Please give again, word for word, each line that falls between the line with "Wrap output in <instances>...</instances>. Detect" and the end of the data, inclusive.

THE DATA
=-=-=

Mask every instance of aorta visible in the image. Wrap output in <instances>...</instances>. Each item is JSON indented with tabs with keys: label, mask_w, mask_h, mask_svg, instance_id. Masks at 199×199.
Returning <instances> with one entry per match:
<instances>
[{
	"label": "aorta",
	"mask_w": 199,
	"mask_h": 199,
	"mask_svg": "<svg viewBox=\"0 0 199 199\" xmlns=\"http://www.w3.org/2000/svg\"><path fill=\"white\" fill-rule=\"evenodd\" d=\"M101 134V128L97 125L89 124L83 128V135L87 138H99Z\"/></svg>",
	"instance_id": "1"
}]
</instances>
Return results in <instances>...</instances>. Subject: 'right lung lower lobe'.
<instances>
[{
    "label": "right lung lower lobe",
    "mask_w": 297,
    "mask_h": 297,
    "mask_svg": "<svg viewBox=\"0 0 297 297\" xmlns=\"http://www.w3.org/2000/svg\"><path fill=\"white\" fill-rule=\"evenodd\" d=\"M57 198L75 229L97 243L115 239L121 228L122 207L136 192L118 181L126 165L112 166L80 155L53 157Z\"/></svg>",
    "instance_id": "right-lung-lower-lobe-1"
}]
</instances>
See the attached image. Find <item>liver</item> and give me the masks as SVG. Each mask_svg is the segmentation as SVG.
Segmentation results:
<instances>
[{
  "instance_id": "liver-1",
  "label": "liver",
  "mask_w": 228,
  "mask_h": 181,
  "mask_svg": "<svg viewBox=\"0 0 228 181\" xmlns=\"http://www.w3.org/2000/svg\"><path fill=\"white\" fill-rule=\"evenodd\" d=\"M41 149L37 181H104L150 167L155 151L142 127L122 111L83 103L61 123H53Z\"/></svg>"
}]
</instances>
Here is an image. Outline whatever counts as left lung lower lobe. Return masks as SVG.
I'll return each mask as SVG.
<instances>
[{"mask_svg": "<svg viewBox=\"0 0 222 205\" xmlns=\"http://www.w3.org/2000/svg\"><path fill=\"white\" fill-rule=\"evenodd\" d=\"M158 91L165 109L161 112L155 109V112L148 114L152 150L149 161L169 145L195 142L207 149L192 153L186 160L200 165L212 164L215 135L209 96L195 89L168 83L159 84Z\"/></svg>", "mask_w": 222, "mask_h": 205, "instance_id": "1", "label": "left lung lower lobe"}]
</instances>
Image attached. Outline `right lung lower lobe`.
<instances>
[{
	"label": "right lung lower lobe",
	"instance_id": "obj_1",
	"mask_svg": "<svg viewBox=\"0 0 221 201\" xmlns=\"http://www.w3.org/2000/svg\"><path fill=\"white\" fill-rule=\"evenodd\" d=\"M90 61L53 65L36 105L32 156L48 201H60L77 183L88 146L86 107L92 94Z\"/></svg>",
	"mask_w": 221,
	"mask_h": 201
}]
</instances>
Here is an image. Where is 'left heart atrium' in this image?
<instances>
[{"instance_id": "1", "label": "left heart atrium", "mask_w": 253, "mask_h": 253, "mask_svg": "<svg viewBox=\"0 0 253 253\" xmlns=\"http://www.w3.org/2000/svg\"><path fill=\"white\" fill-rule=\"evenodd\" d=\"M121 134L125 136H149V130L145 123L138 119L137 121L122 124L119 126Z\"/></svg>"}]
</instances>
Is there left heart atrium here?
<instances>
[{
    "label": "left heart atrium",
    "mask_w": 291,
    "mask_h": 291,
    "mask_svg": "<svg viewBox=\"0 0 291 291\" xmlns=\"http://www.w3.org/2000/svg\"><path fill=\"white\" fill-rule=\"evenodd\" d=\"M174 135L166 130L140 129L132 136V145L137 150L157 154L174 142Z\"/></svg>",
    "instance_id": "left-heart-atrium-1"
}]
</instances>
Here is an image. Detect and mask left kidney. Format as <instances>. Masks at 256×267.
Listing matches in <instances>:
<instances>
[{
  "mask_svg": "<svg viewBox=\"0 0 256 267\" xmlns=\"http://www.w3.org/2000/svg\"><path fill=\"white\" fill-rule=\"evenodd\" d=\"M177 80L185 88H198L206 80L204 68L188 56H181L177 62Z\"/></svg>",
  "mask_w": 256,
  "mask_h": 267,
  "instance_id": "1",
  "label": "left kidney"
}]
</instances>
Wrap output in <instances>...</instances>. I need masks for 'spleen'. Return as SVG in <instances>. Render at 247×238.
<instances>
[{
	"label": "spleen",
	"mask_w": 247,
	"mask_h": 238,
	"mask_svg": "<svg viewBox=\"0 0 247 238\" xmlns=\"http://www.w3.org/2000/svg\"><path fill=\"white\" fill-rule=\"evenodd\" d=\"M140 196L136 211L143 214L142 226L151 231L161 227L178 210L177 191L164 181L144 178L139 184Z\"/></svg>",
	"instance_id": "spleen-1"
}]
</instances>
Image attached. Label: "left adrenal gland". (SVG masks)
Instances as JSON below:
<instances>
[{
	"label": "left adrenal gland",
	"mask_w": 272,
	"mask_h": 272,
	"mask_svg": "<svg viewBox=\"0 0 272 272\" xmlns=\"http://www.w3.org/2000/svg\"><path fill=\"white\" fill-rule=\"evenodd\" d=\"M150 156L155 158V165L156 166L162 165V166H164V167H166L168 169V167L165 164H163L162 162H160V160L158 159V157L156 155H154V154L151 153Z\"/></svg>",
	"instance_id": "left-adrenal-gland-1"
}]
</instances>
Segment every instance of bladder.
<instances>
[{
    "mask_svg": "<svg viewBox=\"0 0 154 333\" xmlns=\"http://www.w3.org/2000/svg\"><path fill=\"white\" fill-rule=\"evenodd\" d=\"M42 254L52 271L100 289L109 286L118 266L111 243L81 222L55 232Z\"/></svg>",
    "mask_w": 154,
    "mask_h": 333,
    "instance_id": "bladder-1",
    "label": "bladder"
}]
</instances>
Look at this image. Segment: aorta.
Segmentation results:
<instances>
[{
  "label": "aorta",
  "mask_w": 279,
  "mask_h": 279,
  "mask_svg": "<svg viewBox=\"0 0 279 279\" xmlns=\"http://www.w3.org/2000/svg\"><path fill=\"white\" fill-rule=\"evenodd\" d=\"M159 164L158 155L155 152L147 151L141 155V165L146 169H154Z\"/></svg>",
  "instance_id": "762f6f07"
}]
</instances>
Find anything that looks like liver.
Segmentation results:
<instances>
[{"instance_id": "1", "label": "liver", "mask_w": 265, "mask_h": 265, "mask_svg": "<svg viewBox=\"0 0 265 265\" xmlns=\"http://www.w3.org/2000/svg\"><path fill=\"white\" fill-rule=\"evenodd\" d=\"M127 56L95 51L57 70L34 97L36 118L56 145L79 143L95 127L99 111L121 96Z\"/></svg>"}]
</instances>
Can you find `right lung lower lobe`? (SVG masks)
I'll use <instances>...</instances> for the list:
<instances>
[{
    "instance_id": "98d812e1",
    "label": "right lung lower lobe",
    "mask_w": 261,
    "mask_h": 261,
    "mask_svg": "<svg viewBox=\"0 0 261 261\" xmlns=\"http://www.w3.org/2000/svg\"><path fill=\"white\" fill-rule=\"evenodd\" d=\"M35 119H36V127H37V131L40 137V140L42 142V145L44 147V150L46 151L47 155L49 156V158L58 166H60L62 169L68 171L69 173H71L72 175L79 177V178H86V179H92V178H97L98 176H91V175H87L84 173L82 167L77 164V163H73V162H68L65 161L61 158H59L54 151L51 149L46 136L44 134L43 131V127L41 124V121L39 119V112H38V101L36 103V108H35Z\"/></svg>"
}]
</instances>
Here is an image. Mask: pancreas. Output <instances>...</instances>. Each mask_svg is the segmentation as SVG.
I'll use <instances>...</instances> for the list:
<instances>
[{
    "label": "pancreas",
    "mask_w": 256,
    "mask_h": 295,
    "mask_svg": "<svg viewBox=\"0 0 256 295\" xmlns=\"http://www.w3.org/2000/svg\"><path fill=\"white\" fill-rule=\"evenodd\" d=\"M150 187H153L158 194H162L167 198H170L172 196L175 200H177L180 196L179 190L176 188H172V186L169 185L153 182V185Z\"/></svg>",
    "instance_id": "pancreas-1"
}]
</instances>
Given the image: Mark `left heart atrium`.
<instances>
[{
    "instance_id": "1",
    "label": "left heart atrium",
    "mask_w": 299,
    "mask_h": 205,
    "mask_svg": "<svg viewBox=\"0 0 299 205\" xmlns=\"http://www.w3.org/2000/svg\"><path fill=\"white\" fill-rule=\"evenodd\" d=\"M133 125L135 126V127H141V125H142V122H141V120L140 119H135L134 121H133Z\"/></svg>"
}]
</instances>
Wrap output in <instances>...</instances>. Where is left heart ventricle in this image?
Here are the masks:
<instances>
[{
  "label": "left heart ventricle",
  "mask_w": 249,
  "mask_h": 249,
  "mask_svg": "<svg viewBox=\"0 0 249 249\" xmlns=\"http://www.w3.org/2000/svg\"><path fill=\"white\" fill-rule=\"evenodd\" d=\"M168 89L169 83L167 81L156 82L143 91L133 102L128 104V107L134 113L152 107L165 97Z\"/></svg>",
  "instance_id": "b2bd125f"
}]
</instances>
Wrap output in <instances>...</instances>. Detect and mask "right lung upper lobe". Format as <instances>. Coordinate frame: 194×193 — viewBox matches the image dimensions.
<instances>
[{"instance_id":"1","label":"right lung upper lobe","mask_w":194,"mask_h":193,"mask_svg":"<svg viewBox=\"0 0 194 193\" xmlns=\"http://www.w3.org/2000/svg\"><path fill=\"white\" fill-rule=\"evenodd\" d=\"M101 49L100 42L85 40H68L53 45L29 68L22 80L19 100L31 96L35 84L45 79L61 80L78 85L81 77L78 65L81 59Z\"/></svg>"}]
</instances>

=-=-=

EXPECTED OUTPUT
Wrap output in <instances>...</instances>. Detect and mask "right lung upper lobe". Format as <instances>. Coordinate frame: 194×193 — viewBox matches the image dimensions.
<instances>
[{"instance_id":"1","label":"right lung upper lobe","mask_w":194,"mask_h":193,"mask_svg":"<svg viewBox=\"0 0 194 193\" xmlns=\"http://www.w3.org/2000/svg\"><path fill=\"white\" fill-rule=\"evenodd\" d=\"M101 49L100 42L85 40H68L53 45L29 68L22 80L19 100L31 96L35 84L45 79L61 80L78 85L81 77L78 65L81 59Z\"/></svg>"}]
</instances>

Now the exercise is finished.